## PROBLEM DESCRIPTION:
In full and without alteration, write out the lines below.

Stored data
^^^^
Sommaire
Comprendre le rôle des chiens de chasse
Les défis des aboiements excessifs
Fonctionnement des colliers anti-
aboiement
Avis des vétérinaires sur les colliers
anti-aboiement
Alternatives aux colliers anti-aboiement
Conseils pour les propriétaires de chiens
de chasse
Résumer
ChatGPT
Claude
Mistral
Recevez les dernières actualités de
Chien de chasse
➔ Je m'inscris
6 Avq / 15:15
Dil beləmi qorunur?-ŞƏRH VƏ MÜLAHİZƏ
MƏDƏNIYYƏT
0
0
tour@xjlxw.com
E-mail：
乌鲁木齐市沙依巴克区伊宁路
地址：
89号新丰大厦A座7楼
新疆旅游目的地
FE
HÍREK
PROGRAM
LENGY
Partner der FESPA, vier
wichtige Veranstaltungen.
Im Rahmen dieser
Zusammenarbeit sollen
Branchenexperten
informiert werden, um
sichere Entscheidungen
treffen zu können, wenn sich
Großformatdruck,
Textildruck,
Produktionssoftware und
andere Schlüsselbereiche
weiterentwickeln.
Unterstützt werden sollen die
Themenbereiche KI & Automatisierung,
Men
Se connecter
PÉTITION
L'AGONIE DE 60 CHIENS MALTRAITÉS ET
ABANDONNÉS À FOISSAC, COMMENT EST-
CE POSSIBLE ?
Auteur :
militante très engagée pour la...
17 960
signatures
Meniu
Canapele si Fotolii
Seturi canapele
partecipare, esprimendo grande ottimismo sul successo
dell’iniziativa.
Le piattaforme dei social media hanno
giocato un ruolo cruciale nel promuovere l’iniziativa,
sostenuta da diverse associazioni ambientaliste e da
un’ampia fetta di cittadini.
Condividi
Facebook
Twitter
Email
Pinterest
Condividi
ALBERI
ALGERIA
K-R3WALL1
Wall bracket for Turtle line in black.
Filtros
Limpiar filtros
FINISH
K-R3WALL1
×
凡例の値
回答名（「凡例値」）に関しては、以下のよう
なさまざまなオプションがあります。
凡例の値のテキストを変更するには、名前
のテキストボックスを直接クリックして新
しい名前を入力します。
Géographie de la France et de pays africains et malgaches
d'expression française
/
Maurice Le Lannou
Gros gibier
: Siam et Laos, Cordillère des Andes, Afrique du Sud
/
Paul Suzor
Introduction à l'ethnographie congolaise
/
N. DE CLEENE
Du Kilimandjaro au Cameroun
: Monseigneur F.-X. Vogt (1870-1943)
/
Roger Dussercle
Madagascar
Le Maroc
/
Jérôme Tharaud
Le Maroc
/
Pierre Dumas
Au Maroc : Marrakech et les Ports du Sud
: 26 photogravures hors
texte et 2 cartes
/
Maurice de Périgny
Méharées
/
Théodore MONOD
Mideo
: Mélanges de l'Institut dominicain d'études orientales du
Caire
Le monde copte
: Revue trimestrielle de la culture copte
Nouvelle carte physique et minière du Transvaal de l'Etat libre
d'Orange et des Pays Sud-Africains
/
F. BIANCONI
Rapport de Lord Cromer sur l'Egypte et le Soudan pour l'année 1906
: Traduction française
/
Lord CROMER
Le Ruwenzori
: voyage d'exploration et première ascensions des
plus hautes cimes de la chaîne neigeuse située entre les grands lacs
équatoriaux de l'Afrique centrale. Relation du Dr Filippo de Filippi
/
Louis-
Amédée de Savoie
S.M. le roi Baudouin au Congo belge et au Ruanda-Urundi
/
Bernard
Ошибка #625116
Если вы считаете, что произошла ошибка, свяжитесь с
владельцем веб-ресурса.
^^^^
## RESPONSE:
Sommaire
Comprendre le rôle des chiens de chasse
Les défis des aboiements excessifs
Fonctionnement des colliers anti-
aboiement
Avis des vétérinaires sur les colliers
anti-aboiement
Alternatives aux colliers anti-aboiement
Conseils pour les propriétaires de chiens
de chasse
Résumer
ChatGPT
Claude
Mistral
Recevez les dernières actualités de
Chien de chasse
➔ Je m'inscris
6 Avq / 15:15
Dil beləmi qorunur?-ŞƏRH VƏ MÜLAHİZƏ
MƏDƏNIYYƏT
0
0
tour@xjlxw.com
E-mail：
乌鲁木齐市沙依巴克区伊宁路
地址：
89号新丰大厦A座7楼
新疆旅游目的地
FE
HÍREK
PROGRAM
LENGY
Partner der FESPA, vier
wichtige Veranstaltungen.
Im Rahmen dieser
Zusammenarbeit sollen
Branchenexperten
informiert werden, um
sichere Entscheidungen
treffen zu können, wenn sich
Großformatdruck,
Textildruck,
Produktionssoftware und
andere Schlüsselbereiche
weiterentwickeln.
Unterstützt werden sollen die
Themenbereiche KI & Automatisierung,
Men
Se connecter
PÉTITION
L'AGONIE DE 60 CHIENS MALTRAITÉS ET
ABANDONNÉS À FOISSAC, COMMENT EST-
CE POSSIBLE ?
Auteur :
militante très engagée pour la...
17 960
signatures
Meniu
Canapele si Fotolii
Seturi canapele
partecipare, esprimendo grande ottimismo sul successo
dell’iniziativa.
Le piattaforme dei social media hanno
giocato un ruolo cruciale nel promuovere l’iniziativa,
sostenuta da diverse associazioni ambientaliste e da
un’ampia fetta di cittadini.
Condividi
Facebook
Twitter
Email
Pinterest
Condividi
ALBERI
ALGERIA
K-R3WALL1
Wall bracket for Turtle line in black.
Filtros
Limpiar filtros
FINISH
K-R3WALL1
×
凡例の値
回答名（「凡例値」）に関しては、以下のよう
なさまざまなオプションがあります。
凡例の値のテキストを変更するには、名前
のテキストボックスを直接クリックして新
しい名前を入力します。
Géographie de la France et de pays africains et malgaches
d'expression française
/
Maurice Le Lannou
Gros gibier
: Siam et Laos, Cordillère des Andes, Afrique du Sud
/
Paul Suzor
Introduction à l'ethnographie congolaise
/
N. DE CLEENE
Du Kilimandjaro au Cameroun
: Monseigneur F.-X. Vogt (1870-1943)
/
Roger Dussercle
Madagascar
Le Maroc
/
Jérôme Tharaud
Le Maroc
/
Pierre Dumas
Au Maroc : Marrakech et les Ports du Sud
: 26 photogravures hors
texte et 2 cartes
/
Maurice de Périgny
Méharées
/
Théodore MONOD
Mideo
: Mélanges de l'Institut dominicain d'études orientales du
Caire
Le monde copte
: Revue trimestrielle de la culture copte
Nouvelle carte physique et minière du Transvaal de l'Etat libre
d'Orange et des Pays Sud-Africains
/
F. BIANCONI
Rapport de Lord Cromer sur l'Egypte et le Soudan pour l'année 1906
: Traduction française
/
Lord CROMER
Le Ruwenzori
: voyage d'exploration et première ascensions des
plus hautes cimes de la chaîne neigeuse située entre les grands lacs
équatoriaux de l'Afrique centrale. Relation du Dr Filippo de Filippi
/
Louis-
Amédée de Savoie
S.M. le roi Baudouin au Congo belge et au Ruanda-Urundi
/
Bernard
Ошибка #625116
Если вы считаете, что произошла ошибка, свяжитесь с
владельцем веб-ресурса.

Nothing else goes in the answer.